[Materials provided — start]

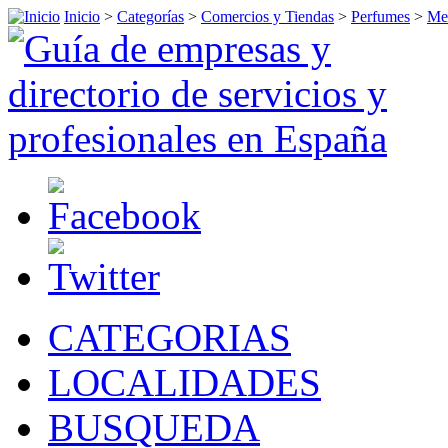
Inicio
>
Categorías
>
Comercios y Tiendas
>
Perfumes
>
Mel
CATEGORIAS
LOCALIDADES
BUSQUEDA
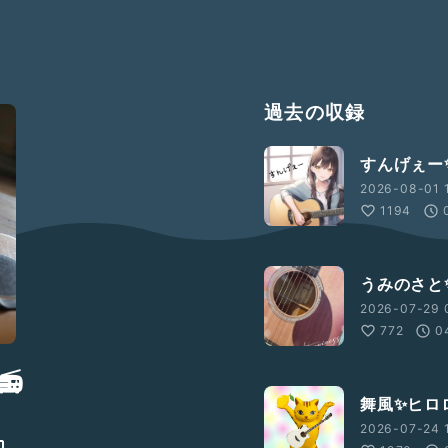
過去の収録
すんげぇー
2026-08-01 1
1194
うみのさと
2026-07-29 
772
0
📻
舞風✨ヒロ
2026-07-24 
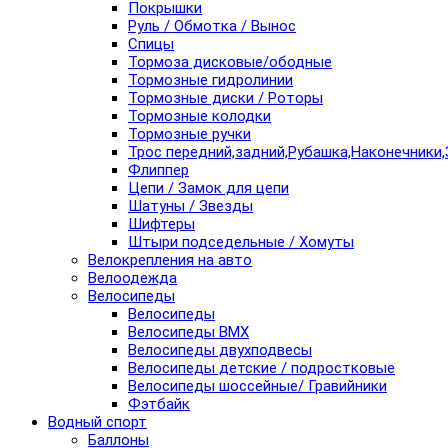
Покрышки
Руль / Обмотка / Вынос
Спицы
Тормоза дисковые/ободные
Тормозные гидролинии
Тормозные диски / Роторы
Тормозные колодки
Тормозные ручки
Трос передний,задний,Рубашка,Наконечники,
Флиппер
Цепи / Замок для цепи
Шатуны / Звезды
Шифтеры
Штыри подседельные / Хомуты
Велокрепления на авто
Велоодежда
Велосипеды
Велосипеды
Велосипеды BMX
Велосипеды двухподвесы
Велосипеды детские / подростковые
Велосипеды шоссейные/ Гравийники
Фэтбайк
Водный спорт
Баллоны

[Materials provided — finish]

Your answer should be the line with "Велосипеды шоссейные/ Гравийники" and all lines after it in the listing above, repeated exactly. No other lines belong.

Велосипеды шоссейные/ Гравийники
Фэтбайк
Водный спорт
Баллоны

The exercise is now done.